Maggie sighed. “London, is it?”
“Yes, London. To stay with someone called Rose.”
London 1816
Mr Hugo Devenish made his way through the quiet streets of London, his eyes on the faint, unnatural glow in the sky over the city. Gaslights. Twenty-six miles of gas mains had been laid around London, he had heard recently. Everyone was rushing to install the new miracle.
Sultan’s hooves clattered and echoed on cobbled stones. Hugo leaned forward and patted his mount on the neck. He’d carried his master gallantly for a long distance. Horse and master were pleasantly weary.
He passed the homes of several acquaintances and cast a casual eye over the dark and silent buildings.
Suddenly he stiffened. A shadow moved out of one of the tall mullioned windows on to a small balcony jutting from an upper storey of a large grey mansion nearby. There was something furtive, stealthy in the movement that attracted Hugo’s attention. He reined Sultan to a silent halt.
It was Pennington House, the home of Lord and Lady Pennington. Hugo knew the family slightly: Lord Pennington was a member of the Government, a stern, slightly pompous man in his early sixties; Lady Pennington was a prominent member of society. Their son, Hugo believed, was an intimate of his nephew, Thomas.
Shadowy figures ought not to be appearing from darkened windows of the homes of Government members at three in the morning, thought Hugo. This could well be a matter of national security. The war was over, but that did not mean there were no more Government secrets to be stolen and sold. There were always secrets.
Hugo watched intently, his eyes squinted against the glow thrown out by the gas lamp in front of the house. He cursed it silently. The bright glare made it very difficult to make out the figure behind the lamp—all he could see was a silhouette.
As he watched, the figure climbed on to the carved stone balustrade, paused for a moment and then leapt out into the air. Hugo’s breath caught—the thief would surely plummet to his death—but no. He clung to the next balcony like a monkey and climbed up. He was an agile little devil, thought Hugo.
He ought to go and rouse the household, to pound on the front door until someone came. But by that time, the thief would be gone. No, he would try to catch the scoundrel himself.
He watched as the miscreant shimmied skilfully up one of the shallow carved columns which graced the front of the house—not at all an easy task, as a man who had spent his boyhood climbing around the upper reaches of ships and masts well knew.

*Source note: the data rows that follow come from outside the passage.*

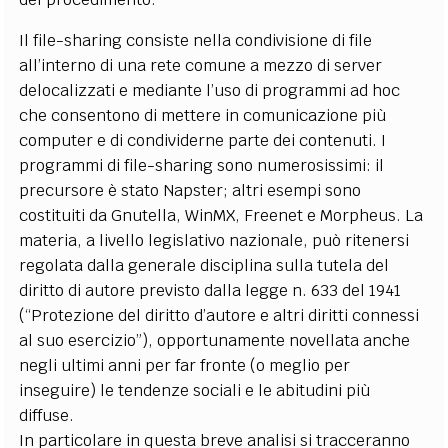
Il file-sharing consiste nella condivisione di file
all’interno di una rete comune a mezzo di server
delocalizzati e mediante l’uso di programmi ad hoc
che consentono di mettere in comunicazione più
computer e di condividerne parte dei contenuti. I
programmi di file-sharing sono numerosissimi: il
precursore è stato Napster; altri esempi sono
costituiti da Gnutella, WinMX, Freenet e Morpheus. La
materia, a livello legislativo nazionale, può ritenersi
regolata dalla generale disciplina sulla tutela del
diritto di autore previsto dalla legge n. 633 del 1941
(“Protezione del diritto d’autore e altri diritti connessi
al suo esercizio”), opportunamente novellata anche
negli ultimi anni per far fronte (o meglio per
inseguire) le tendenze sociali e le abitudini più
diffuse.
In particolare in questa breve analisi si tracceranno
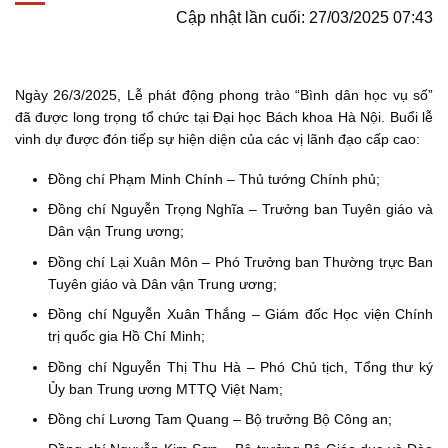
Cập nhật lần cuối: 27/03/2025 07:43
Ngày 26/3/2025, Lễ phát động phong trào “Bình dân học vụ số”
đã được long trọng tổ chức tại Đại học Bách khoa Hà Nội. Buổi lễ
vinh dự được đón tiếp sự hiện diện của các vị lãnh đạo cấp cao:
Đồng chí Phạm Minh Chính – Thủ tướng Chính phủ;
Đồng chí Nguyễn Trọng Nghĩa – Trưởng ban Tuyên giáo và
Dân vận Trung ương;
Đồng chí Lại Xuân Môn – Phó Trưởng ban Thường trực Ban
Tuyên giáo và Dân vận Trung ương;
Đồng chí Nguyễn Xuân Thắng – Giám đốc Học viện Chính
trị quốc gia Hồ Chí Minh;
Đồng chí Nguyễn Thị Thu Hà – Phó Chủ tịch, Tổng thư ký
Ủy ban Trung ương MTTQ Việt Nam;
Đồng chí Lương Tam Quang – Bộ trưởng Bộ Công an;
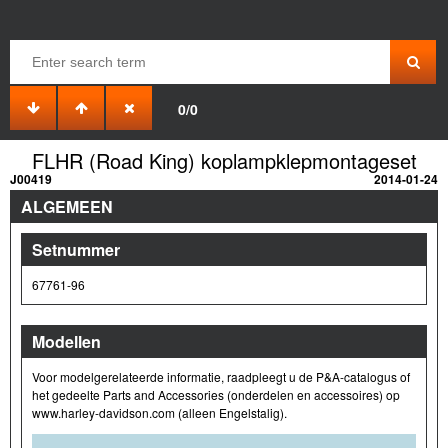
0/0
FLHR (Road King) koplampklepmontageset
J00419
2014-01-24
ALGEMEEN
Setnummer
67761-96
Modellen
Voor modelgerelateerde informatie, raadpleegt u de P&A-catalogus of
het gedeelte Parts and Accessories (onderdelen en accessoires) op
www.harley-davidson.com (alleen Engelstalig).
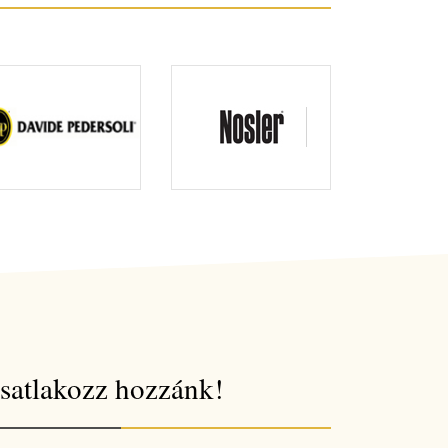
satlakozz hozzánk!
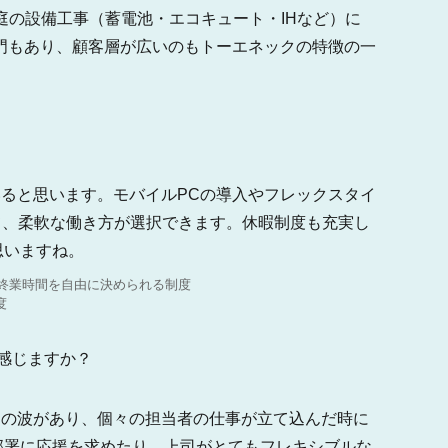
庭の設備工事（蓄電池・エコキュート・IHなど）に
門もあり、顧客層が広いのもトーエネックの特徴の一
ると思います。モバイルPCの導入やフレックスタイ
て、柔軟な働き方が選択できます。休暇制度も充実し
思いますね。
終業時間を自由に決められる制度
度
感じますか？
の波があり、個々の担当者の仕事が立て込んだ時に
部署に応援を求めたり、上司がとてもフレキシブルな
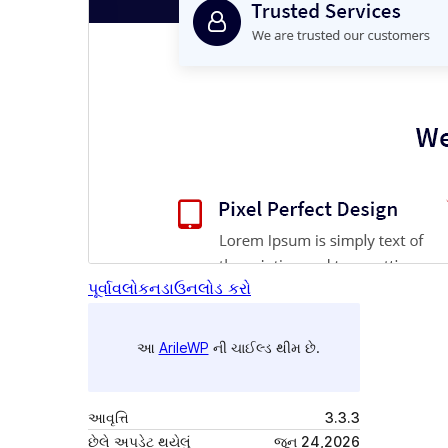
પૂર્વાવલોકન
ડાઉનલોડ કરો
આ
ArileWP
ની ચાઈલ્ડ થીમ છે.
આવૃત્તિ
3.3.3
છેલે અપડેટ થયેલું
જૂન 24,2026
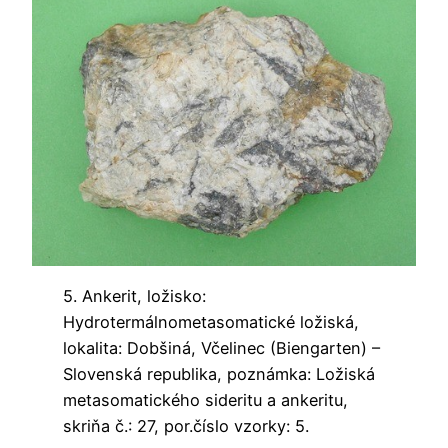
5. Ankerit, ložisko:
Hydrotermálnometasomatické ložiská,
lokalita: Dobšiná, Včelinec (Biengarten) –
Slovenská republika, poznámka: Ložiská
metasomatického sideritu a ankeritu,
skriňa č.: 27, por.číslo vzorky: 5.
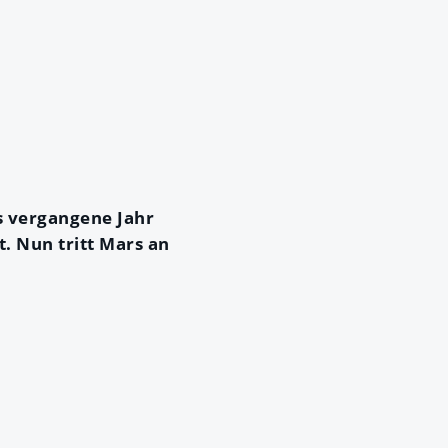
s vergangene Jahr
. Nun tritt Mars an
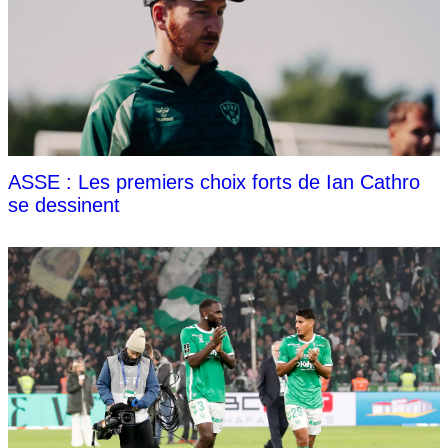
ASSE : Les premiers choix forts de Ian Cathro
se dessinent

He admired the agility and skill of the rascal, even as he resolved to foil him.
The thief clambered onto a low roof and disappeared around a corner. Hugo followed, wincing at the slight clatter that Sultans hooves made on the cobbles. He hesitated, then slipped off his horse, tied him to a nearby lamp-post and ran into the narrow alleyway which bordered the house.
It was difficult to see the scoundrel. There was only the occasional flickering of movement against the grey stone of the house, the faint scrap of a foot on a slate tile. Then a shadow moved swiftly and lightly along the roof that ran along the back part of the house and for a moment, the scoundrel’s silhouette was clearly visible in the soft golden glow the gas lanterns cast against the night sky.